3. Lower Fees and Taxes
One of the biggest reasons why charities are increasingly selecting crypto as their preferred mode of donations is the tax breaks and credits that donors get. In many countries, whenever a donor donates using crypto, they are eligible to get a charitable contribution deduction when filing their tax returns at the total fair market value of the cryptocurrency at the time of the donation. Nonetheless, this is not recognized in every country, as the value of crypto is calculated differently in every jurisdiction.
Additionally, crypto reduces the transaction fees to a minimum, meaning more prominent donors can send vast amounts of money to charities for a few dollars. This makes it more affordable for big donations, which in the traditional financial systems could have cost a lot more transaction fees.
The opposer’s view: Creating a more destructive society
Despite the exponential growth of crypto donations and the benefits of blockchain over traditional charities, there’s still resistance to adopting digital assets within some charities. The opposers argue that cryptocurrencies could serve as a predatory scheme whereby newer investors’ money enriches earlier, wealthier individuals. This goes against most charities’ ethos and keeps most of them away from crypto donations.

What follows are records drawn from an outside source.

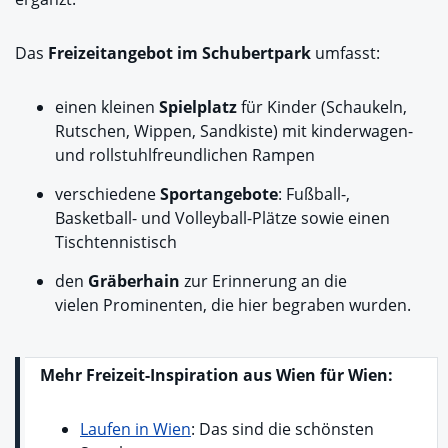
Das
Freizeitangebot im Schubertpark
umfasst:
einen kleinen
Spielplatz
für Kinder (Schaukeln,
Rutschen, Wippen, Sandkiste) mit kinderwagen-
und rollstuhlfreundlichen Rampen
verschiedene
Sportangebote
: Fußball-,
Basketball- und Volleyball-Plätze sowie einen
Tischtennistisch
den
Gräberhain
zur Erinnerung an die
vielen Prominenten, die hier begraben wurden.
Mehr Freizeit-Inspiration aus Wien für Wien:
Laufen in Wien
: Das sind die schönsten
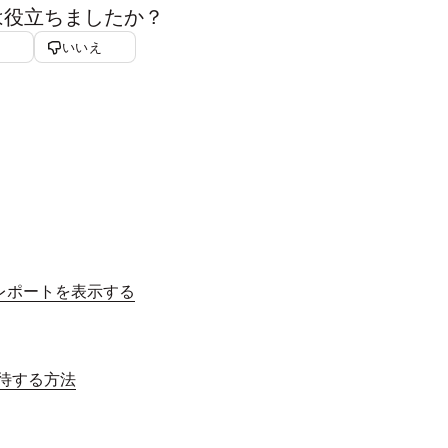
は役立ちましたか？
いいえ
 レポートを表示する
招待する方法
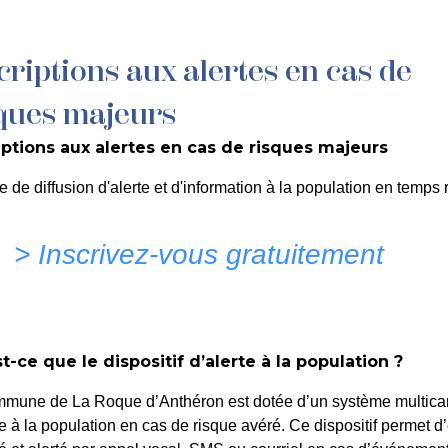
criptions aux alertes en cas de
MON QUOTIDIEN
DÉCOUVRIR LA ROQUE
C
ques majeurs
iptions aux alertes en cas de risques majeurs
serie du Chaudron – rue d
e de diffusion d'alerte et d'information à la population en temps r
 Public
> Inscrivez-vous gratuitement
t-ce que le dispositif d’alerte à la population ?
mmune de La Roque d’Anthéron est dotée d’un système multica
te à la population en cas de risque avéré. Ce dispositif permet d’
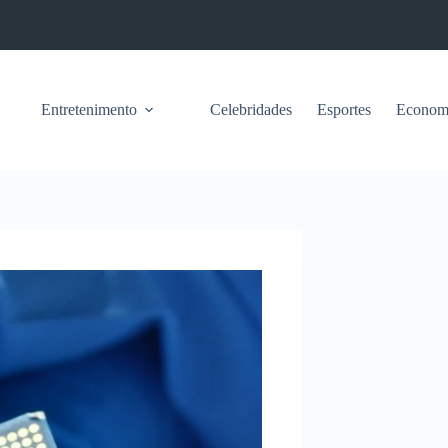
Entretenimento
Celebridades
Esportes
Econom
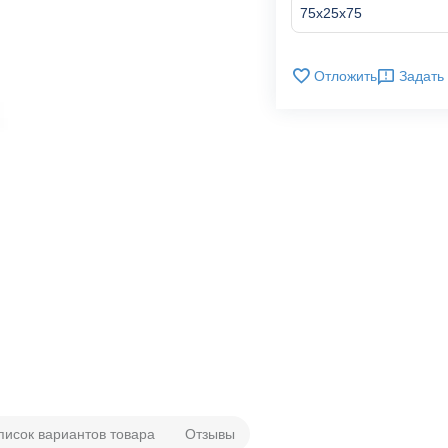
Отложить
Задать
писок вариантов товара
Отзывы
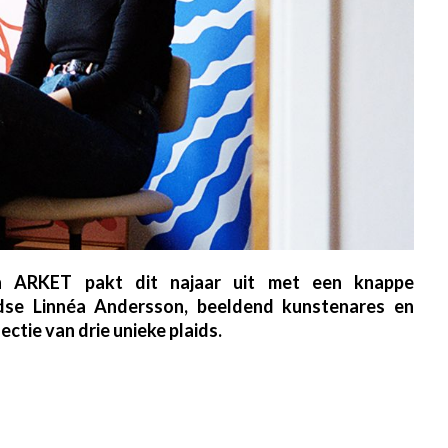
 ARKET pakt dit najaar uit met een knappe
se Linnéa Andersson, beeldend kunstenares en
lectie van drie unieke plaids.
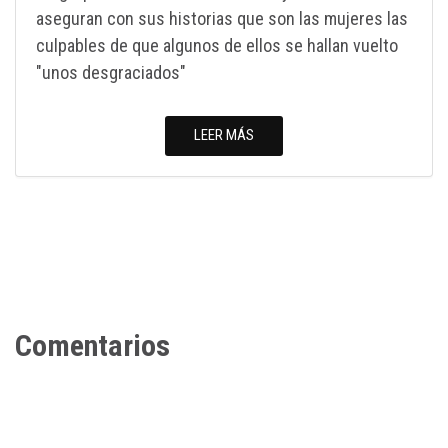
aseguran con sus historias que son las mujeres las
culpables de que algunos de ellos se hallan vuelto
"unos desgraciados"
LEER MÁS
Comentarios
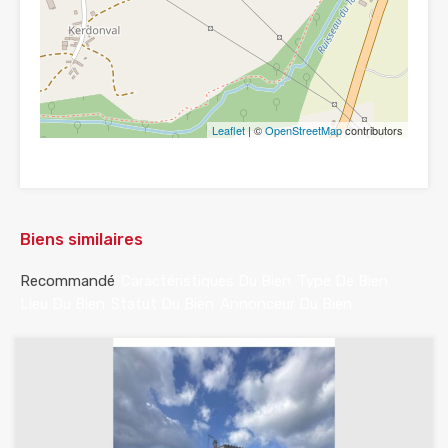
Leaflet
| ©
OpenStreetMap
contributors
Biens similaires
Recommandé
Caractéristiques Du Bien
Type De Bien
Lieu Du Bien
Statut Du Bien
Annonceur Du Bien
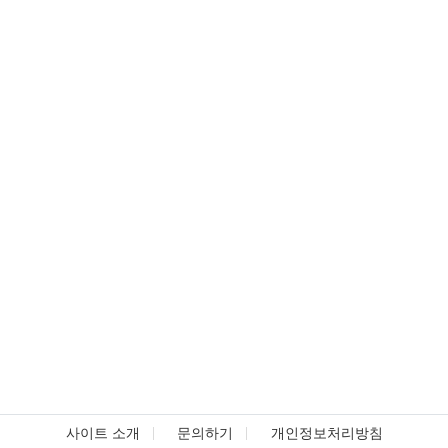
사이트 소개
문의하기
개인정보처리방침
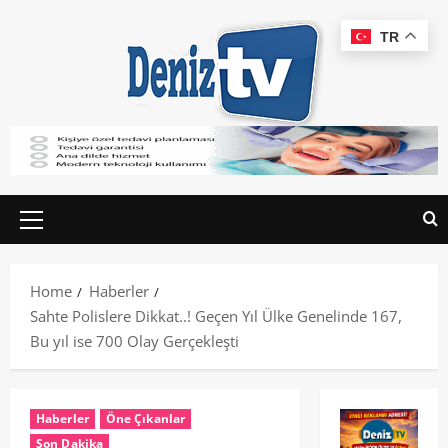
TR
Home
Haberler
Sahte Polislere Dikkat..! Geçen Yıl Ülke Genelinde 167,
Bu yıl ise 700 Olay Gerçekleşti
Haberler
Öne Çıkanlar
Son Dakika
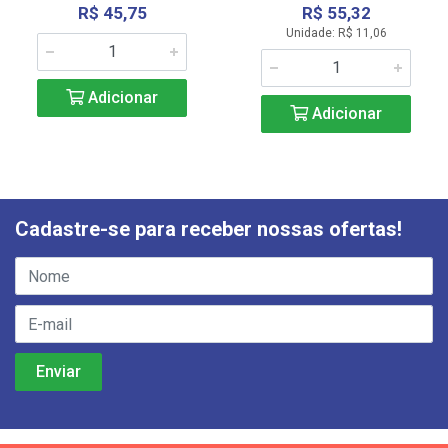
R$ 45,75
R$ 55,32
Unidade: R$ 11,06
Adicionar
Adicionar
Cadastre-se para receber nossas ofertas!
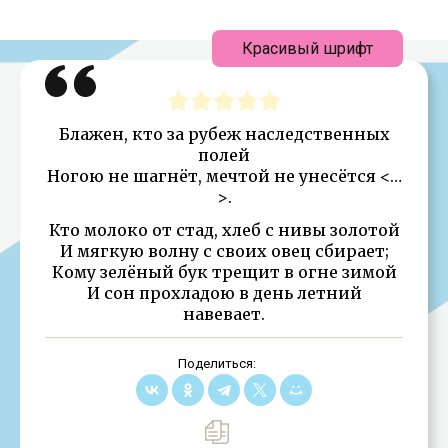
Красивый шрифт
Блажен, кто за рубеж наследственных
полей
Ногою не шагнёт, мечтой не унесётся <…
>.
Кто молоко от стад, хлеб с нивы золотой
И мягкую волну с своих овец сбирает;
Кому зелёный бук трещит в огне зимой
И сон прохладою в день летний
навевает.
Поделиться:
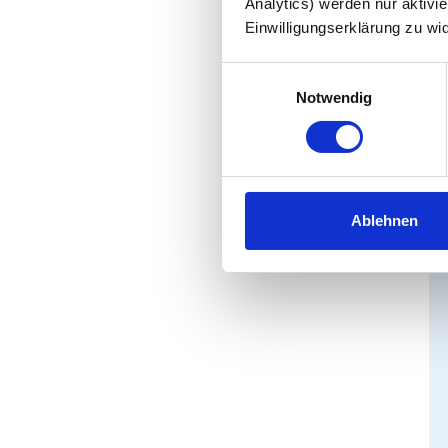
Analytics) werden nur aktivie
Konta
Einwilligungserklärung zu wi
Einwilligungsauswahl
Wir 
Notwendig
Ablehnen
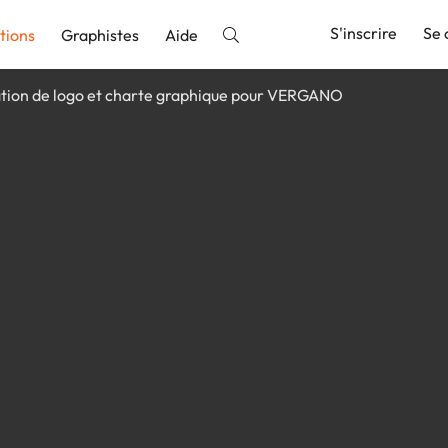
S'inscrire
Se 
tions
Graphistes
Aide
tion de logo et charte graphique pour VERGANO
nnonce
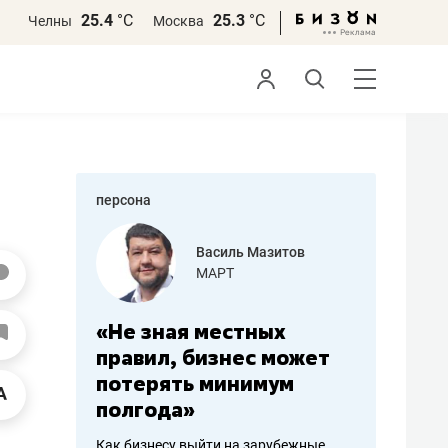
25.4
°С
25.3
°С
Челны
Москва
персона
еменова
Василь Мазитов
»
МАРТ
а: работа
«Не зная местных
«Мне лу
ечься
правил, бизнес может
не зара
вствовать
потерять минимум
чем пот
полгода»
репутац
пошиву
Как бизнесу выйти на зарубежные
Владелец от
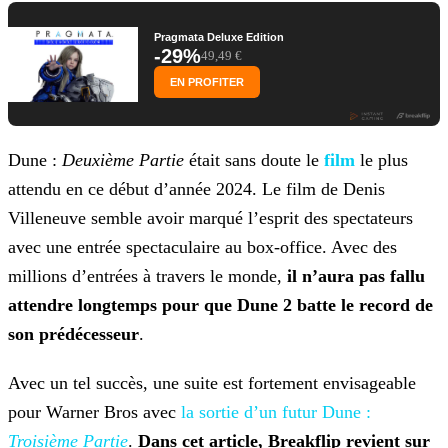
Pragmata Deluxe Edition
-29%
49,49 €
EN PROFITER
Dune :
Deuxième Partie
était sans doute le
film
le plus
attendu en ce début d’année 2024. Le film de Denis
Villeneuve
semble avoir marqué l’esprit des spectateurs
avec une entrée spectaculaire au box-office. Avec des
millions d’entrées à travers le monde,
il n’aura pas fallu
attendre longtemps pour que Dune
2 batte le record de
son prédécesseur
.
Avec un tel succès, une suite est fortement envisageable
pour Warner Bros avec
la sortie d’un futur Dune :
Troisième Partie
.
Dans cet article,
Breakflip revient sur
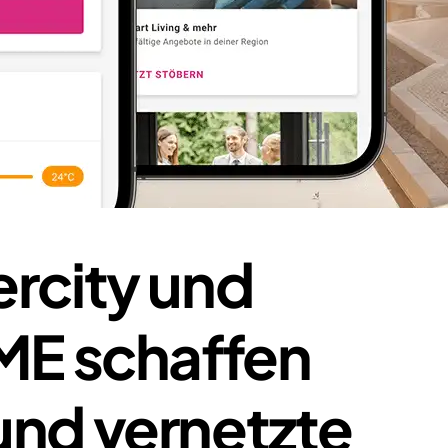
ercity und
 schaffen
und vernetzte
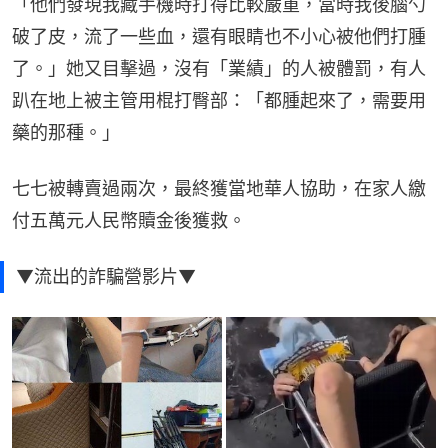
「他們發現我藏手機時打得比較嚴重，當時我後腦勺
破了皮，流了一些血，還有眼睛也不小心被他們打腫
了。」她又目擊過，沒有「業績」的人被體罰，有人
趴在地上被主管用棍打臀部：「都腫起來了，需要用
藥的那種。」
七七被轉賣過兩次，最終獲當地華人協助，在家人繳
付五萬元人民幣贖金後獲救。
▼流出的詐騙營影片▼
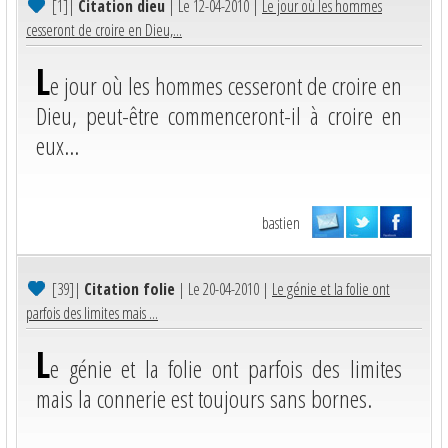
[1]
|
Citation dieu
| Le 12-04-2010 |
Le jour où les hommes
cesseront de croire en Dieu,...
L
e jour où les hommes cesseront de croire en
Dieu, peut-être commenceront-il à croire en
eux...
bastien
[39]
|
Citation folie
| Le 20-04-2010 |
Le génie et la folie ont
parfois des limites mais ...
L
e génie et la folie ont parfois des limites
mais la connerie est toujours sans bornes.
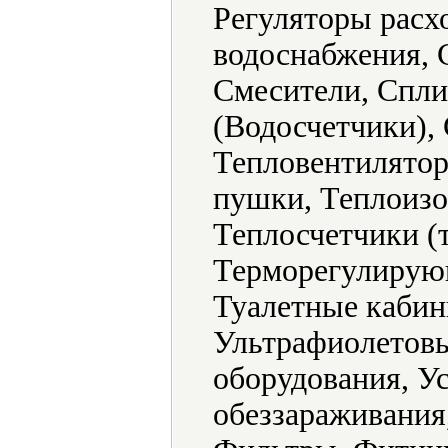
Регуляторы расх
водоснабжения, 
Смесители, Спли
(Водосчетчики), 
Тепловентилятор
пушки, Теплоизо
Теплосчетчики (
Терморегулирующ
Туалетные кабин
Ультрафиолетовы
оборудования, У
обеззараживания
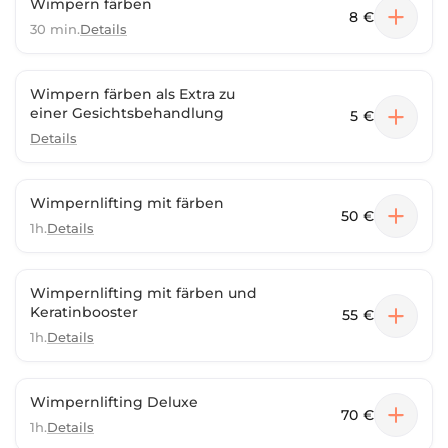
Wimpern färben
8 €
30 min.
Details
Wimpern färben als Extra zu
einer Gesichtsbehandlung
5 €
Details
Wimpernlifting mit färben
50 €
1h.
Details
Wimpernlifting mit färben und
Keratinbooster
55 €
1h.
Details
Wimpernlifting Deluxe
70 €
1h.
Details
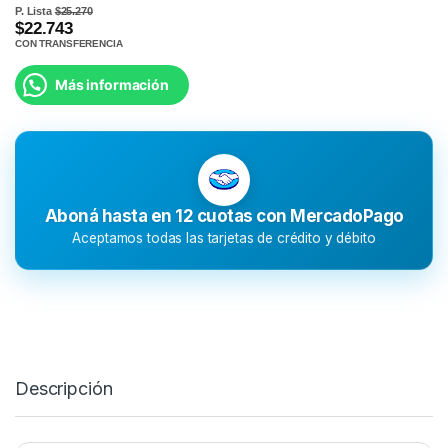
P. Lista
$25.270
$22.743
CON TRANSFERENCIA
Más información
Aboná hasta en 12 cuotas con MercadoPago
Aceptamos todas las tarjetas de crédito y débito
Descripción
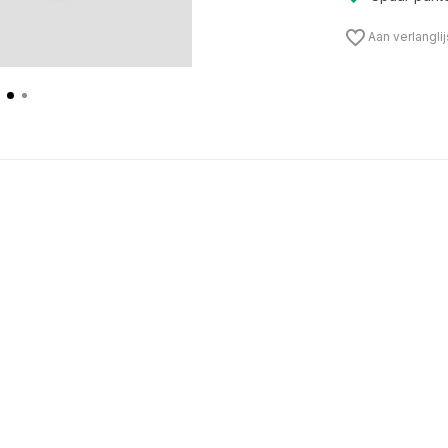
Aan verlangli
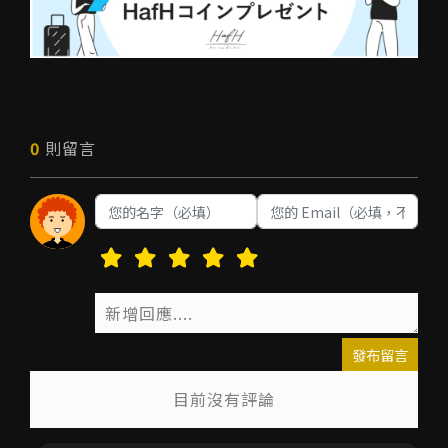
0
則留言
發布留言
目前沒有評論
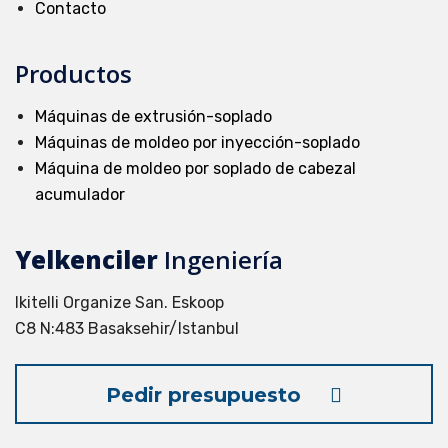
Contacto
Productos
Máquinas de extrusión-soplado
Máquinas de moldeo por inyección-soplado
Máquina de moldeo por soplado de cabezal
acumulador
Yelkenciler
Ingeniería
Ikitelli Organize San. Eskoop
C8 N:483 Basaksehir/Istanbul
Pedir presupuesto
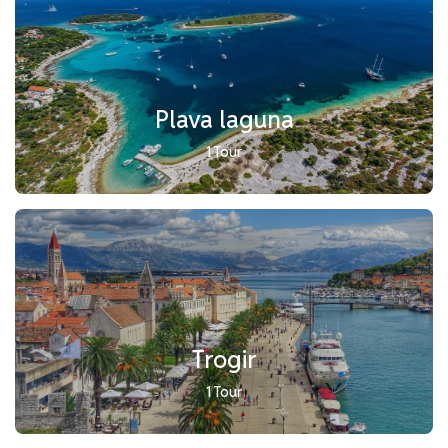
Plava laguna
1 Tour
Trogir
1 Tour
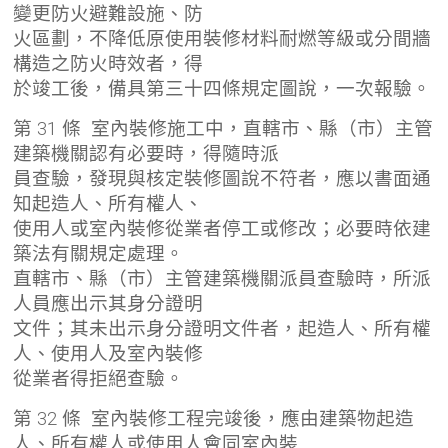
變更防火避難設施、防
火區劃，不降低原使用裝修材料耐燃等級或分間牆
構造之防火時效者，得
於竣工後，備具第三十四條規定圖說，一次報驗。
第 31 條 室內裝修施工中，直轄市、縣（市）主管
建築機關認有必要時，得隨時派
員查驗，發現與核定裝修圖說不符者，應以書面通
知起造人、所有權人、
使用人或室內裝修從業者停工或修改；必要時依建
築法有關規定處理。
直轄市、縣（市）主管建築機關派員查驗時，所派
人員應出示其身分證明
文件；其未出示身分證明文件者，起造人、所有權
人、使用人及室內裝修
從業者得拒絕查驗。
第 32 條 室內裝修工程完竣後，應由建築物起造
人、所有權人或使用人會同室內裝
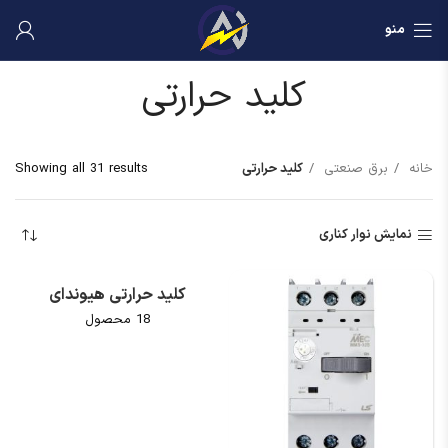
منو
کلید حرارتی
خانه
برق صنعتی
کلید حرارتی
Showing all 31 results
نمایش نوار کناری
کلید حرارتی هیوندای
18 محصول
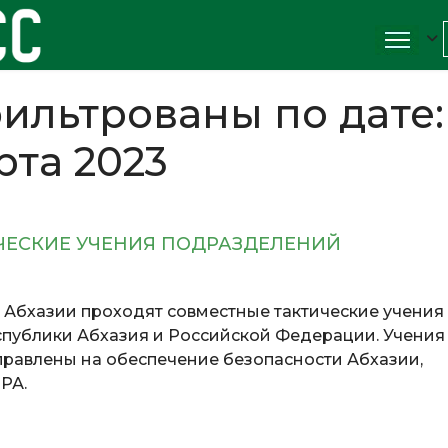
ильтрованы по дате:
рта 2023
ЧЕСКИЕ УЧЕНИЯ ПОДРАЗДЕЛЕНИЙ
 Абхазии проходят совместные тактические учения
публики Абхазия и Российской Федерации. Учения
правлены на обеспечение безопасности Абхазии,
 РА.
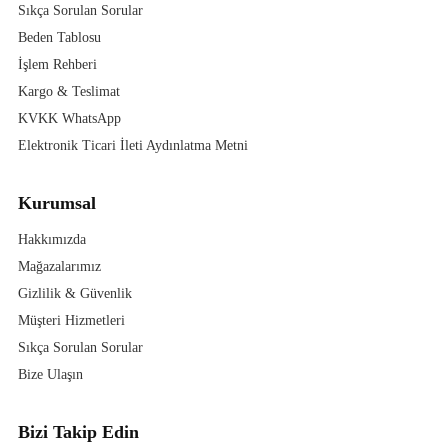
Sıkça Sorulan Sorular
Beden Tablosu
İşlem Rehberi
Kargo & Teslimat
KVKK WhatsApp
Elektronik Ticari İleti Aydınlatma Metni
Kurumsal
Hakkımızda
Mağazalarımız
Gizlilik & Güvenlik
Müşteri Hizmetleri
Sıkça Sorulan Sorular
Bize Ulaşın
Bizi Takip Edin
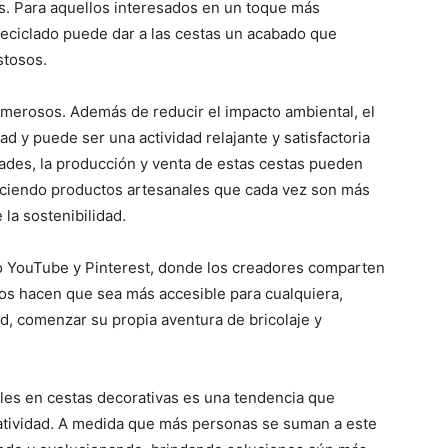
s. Para aquellos interesados en un toque más
 reciclado puede dar a las cestas un acabado que
stosos.
umerosos. Además de reducir el impacto ambiental, el
d y puede ser una actividad relajante y satisfactoria
dades, la producción y venta de estas cestas pueden
reciendo productos artesanales que cada vez son más
la sostenibilidad.
o YouTube y Pinterest, donde los creadores comparten
sos hacen que sea más accesible para cualquiera,
d, comenzar su propia aventura de bricolaje y
bles en cestas decorativas es una tendencia que
eatividad. A medida que más personas se suman a este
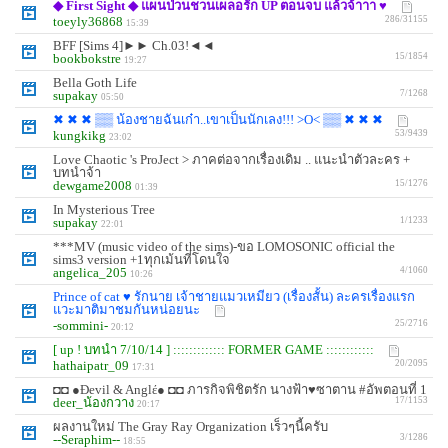
◆ First Sight ◆ แผนป่วนชวนเผลอรัก UP ตอนจบ แล้วจ้าาา ♥
toeyly36868
286/31155
15:39
BFF [Sims 4]►► Ch.03!◄◄
bookbokstre
15/1854
19:27
Bella Goth Life
supakay
7/1268
05:50
✖ ✖ ✖ ▒▒ น้องชายฉันเก๋า..เขาเป็นนักเลง!!! >O< ▒▒ ✖ ✖ ✖
kungkikg
53/9439
23:02
Love Chaotic 's ProJect > ภาคต่อจากเรื่องเดิม .. แนะนำตัวละคร +
บทนำจ้า
dewgame2008
15/1276
01:39
In Mysterious Tree
supakay
1/1233
22:01
***MV (music video of the sims)-ขอ LOMOSONIC official the
sims3 version +1ทุกเม้นที่โดนใจ
angelica_205
4/1060
10:26
Prince of cat ♥ รักนาย เจ้าชายแมวเหมียว (เรื่องสั้น) ละครเรื่องแรก
แวะมาติมาชมกันหน่อยนะ
-sommini-
25/2716
20:12
[ up ! บทนำ 7/10/14 ] ::::::::::::: FORMER GAME ::::::::::::
hathaipatr_09
20/2095
17:31
◘◘ ●Ðevil & Anglέ● ◘◘ ภารกิจพิชิตรัก นางฟ้า♥ซาตาน #อัพตอนที่ 1
deer_น้องกวาง
17/1153
20:17
ผลงานใหม่ The Gray Ray Organization เร็วๆนี้ครับ
--Seraphim--
3/1286
18:55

Additionally, the antagonists point to the damages that cryptocurrencies (precisely proof of work chains) inflict on the environment. The reliance on vast amounts of electricity to verify transactions could, in turn, contribute to adverse climate conditions and global warming. Accepting crypto donations, from their perspective, could mean the charities are endorsing a more destructive and unjust financial system – probably more than the currently existing ones.